We're talking about cross-compiling on macOS to produce Linux binaries

2 Likes
33

I'm still trying to figure out :-) Thank you for this discussion that helps to gather diverse opinions.
Here is what I think about the Static Linux SDK in the context of AWS Lambda functions

PROs

  • simplicity of the build (no need to have Docker, but it requires to install the SDK)
  • no dependency on Amazon Linux 2 / 2023 or next

Neutral

  • binary size. It is clearly larger, even when stripped down (beware stripping must happen on Linux, making the deployment pipeline more complex). It's not necessarily bad in the context of the Lambda execution environment. Does it affect cold start time ? I don't know. Intuitively, I would answer "no" but I need to measure this.
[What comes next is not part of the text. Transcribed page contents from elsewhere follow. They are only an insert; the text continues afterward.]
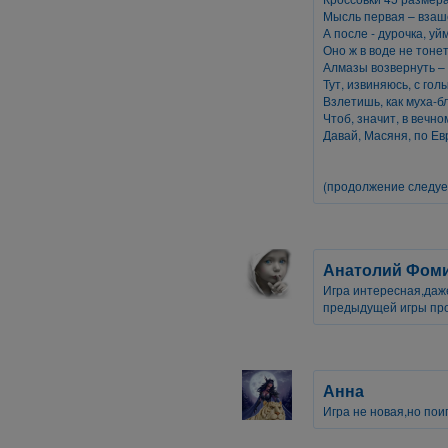
Мысль первая – взаше
А после - дурочка, уй
Оно ж в воде не тон
Алмазы возвернуть – 
Тут, извиняюсь, с гол
Взлетишь, как муха-б
Чтоб, значит, в вечно
Давай, Масяня, по Ев
(продолжение следуе
Анатолий Фом
Игра интересная,даж
предыдущей игры про
Анна
Игра не новая,но поиг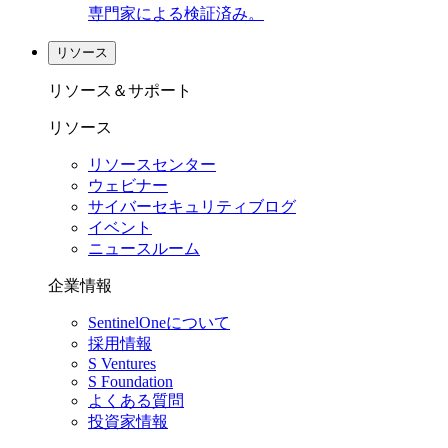
専門家による検証済み。
リソース
リソース＆サポート
リソース
リソースセンター
ウェビナー
サイバーセキュリティブログ
イベント
ニュースルーム
企業情報
SentinelOneについて
採用情報
S Ventures
S Foundation
よくある質問
投資家情報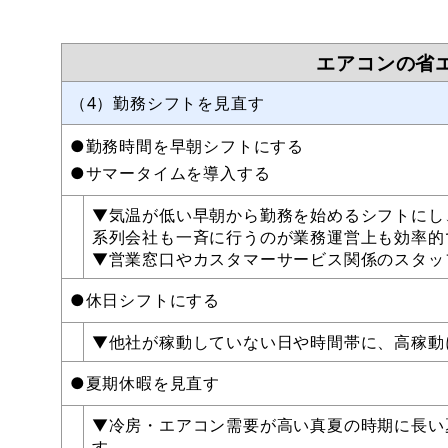
エアコンの省
（4）勤務シフトを見直す
●勤務時間を早朝シフトにする
●サマータイムを導入する
▼気温が低い早朝から勤務を始めるシフトにし
系列会社も一斉に行うのが業務運営上も効率的
▼営業窓口やカスタマーサービス関係のスタ
●休日シフトにする
▼他社が稼動していない日や時間帯に、高稼
●夏期休暇を見直す
▼冷房・エアコン需要が高い真夏の時期に長い
す。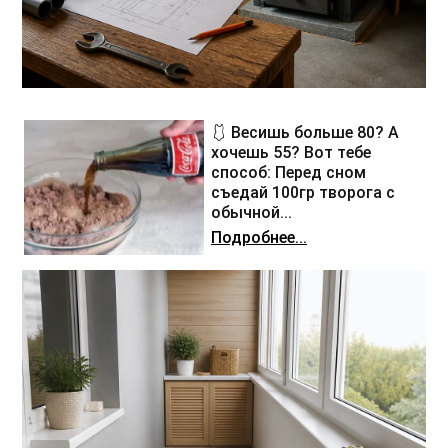
🩱 Весишь больше 80? А
хочешь 55? Вот тебе
способ: Перед сном
съедай 100гр творога с
обычной...
Подробнее...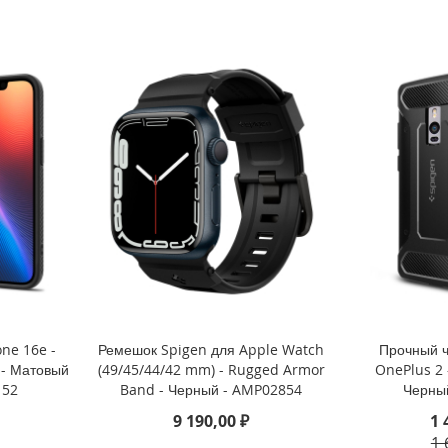
ne 16e -
Ремешок Spigen для Apple Watch
Прочный ч
 - Матовый
(49/45/44/42 mm) - Rugged Armor
OnePlus 2 
152
Band - Черный - AMP02854
Черны
9 190,00 ₽
1 
1 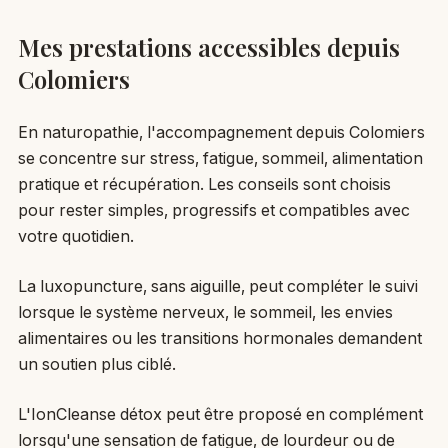
Mes prestations accessibles depuis
Colomiers
En naturopathie, l'accompagnement depuis Colomiers
se concentre sur stress, fatigue, sommeil, alimentation
pratique et récupération. Les conseils sont choisis
pour rester simples, progressifs et compatibles avec
votre quotidien.
La luxopuncture, sans aiguille, peut compléter le suivi
lorsque le système nerveux, le sommeil, les envies
alimentaires ou les transitions hormonales demandent
un soutien plus ciblé.
L'IonCleanse détox peut être proposé en complément
lorsqu'une sensation de fatigue, de lourdeur ou de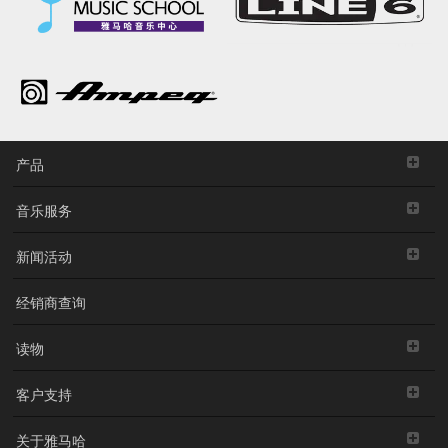
产品
音乐服务
新闻活动
经销商查询
读物
客户支持
关于雅马哈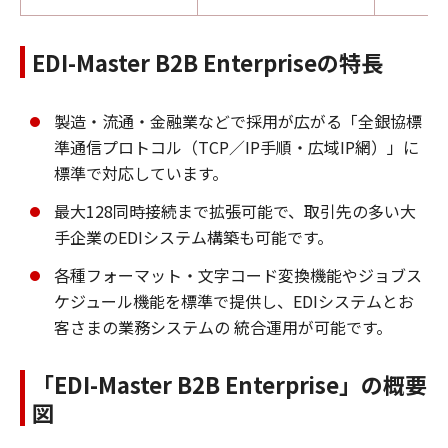
EDI-Master B2B Enterpriseの特長
製造・流通・金融業などで採用が広がる「全銀協標
準通信プロトコル（TCP／IP手順・広域IP網）」に
標準で対応しています。
最大128同時接続まで拡張可能で、取引先の多い大
手企業のEDIシステム構築も可能です。
各種フォーマット・文字コード変換機能やジョブス
ケジュール機能を標準で提供し、EDIシステムとお
客さまの業務システムの 統合運用が可能です。
「EDI-Master B2B Enterprise」の概要
図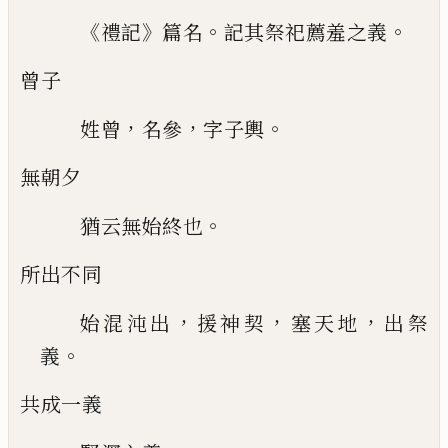
《
》
。
。
禮記
篇名
記其祭祀薦羞之義
曾子
，
，
。
姓曾
名參
字子輿
無朝夕
。
猶云無始終也
所出不同
，
，
，
始混沌出
援神契
塞天地
出祭
。
義
共成一義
  • I don't think there is an advantage in terms of security. I understood Alastair comment as "we can strip down the OS and remove libraries that are not used, hence reducing the surface of attack" But in the context of AWS Lambda, you typically don't provide the OS images, the AWS Lambda service does. Unless you provide your full OS image as an OCI container image. But even if you do, what are the security risks you want to protect against in the context of an AWS Lambda execution environment ?

Unless it has a negative impact on cold start time, I don't have a con yet.

34

Would you mind trying a

swift build -c release -Xswiftc -gline-tables-only -Xcc -gline-tables-only

That should give you a release binary which still has line information embedded (very useful for debugging crashes), but likely smaller than -g.

35

Thank you @johannesweiss for the suggestion. If I applied them correctly, these two command line options do not move the needle much : 192 bytes less (- 0.0000045%)

without

swift build -c release --swift-sdk aarch64-swift-linux-musl

ls -al .build/aarch64-swift-linux-musl/release/HelloWorld 
-rwxr-xr-x  1 stormacq  staff  42116112 Jun 22 14:04 .build/aarch64-swift-linux-musl/release/HelloWorld
➜  SAM git:(main) ✗ ls -alh .build/aarch64-swift-linux-musl/release/HelloWorld

with

swift build -c release --swift-sdk aarch64-swift-linux-musl -Xswiftc -gline-tables-only -Xcc -gline-tables-only

ls -al .build/aarch64-swift-linux-musl/release/HelloWorld
-rwxr-xr-x  1 stormacq  staff  42115920 Jun 22 14:04 .build/aarch64-swift-linux-musl/release/HelloWorld
1 Like
36

How about

swift build -c release -Xswiftc -gnone

do we still need strip?

37

That's the easiest way currently, for sure. We should probably start shipping llvm-objcopy et al with the toolchain, which would let you strip it on any platform Swift runs on.

3 Likes
38

Since the libraries being linked also contain debug information, you probably do need to explicitly strip the result (-Xswiftc -gnone just controls debug information for your program, not for the libraries that are already built).

2 Likes
39

I don't know what the Lambda cold start time includes, but one thing that doesn't have to happen here is dynamic library loading and the associated run-time linking. So, naïvely, I would expect cold start time to be lower for the fully statically linked binary.

40

I agree. There is a probably a few ms added to download the binary into the runtime environment. But give networks these days, it should be really minor. Then, as you mentioned, there is no need to do any symbol resolution. I also intuitively think the statically linked binary should decrease the cold start time. I'll try to measure that if time permits. Although I'm a bit scared of any Lambda benchmarks, these are so easy to interpret incorrectly.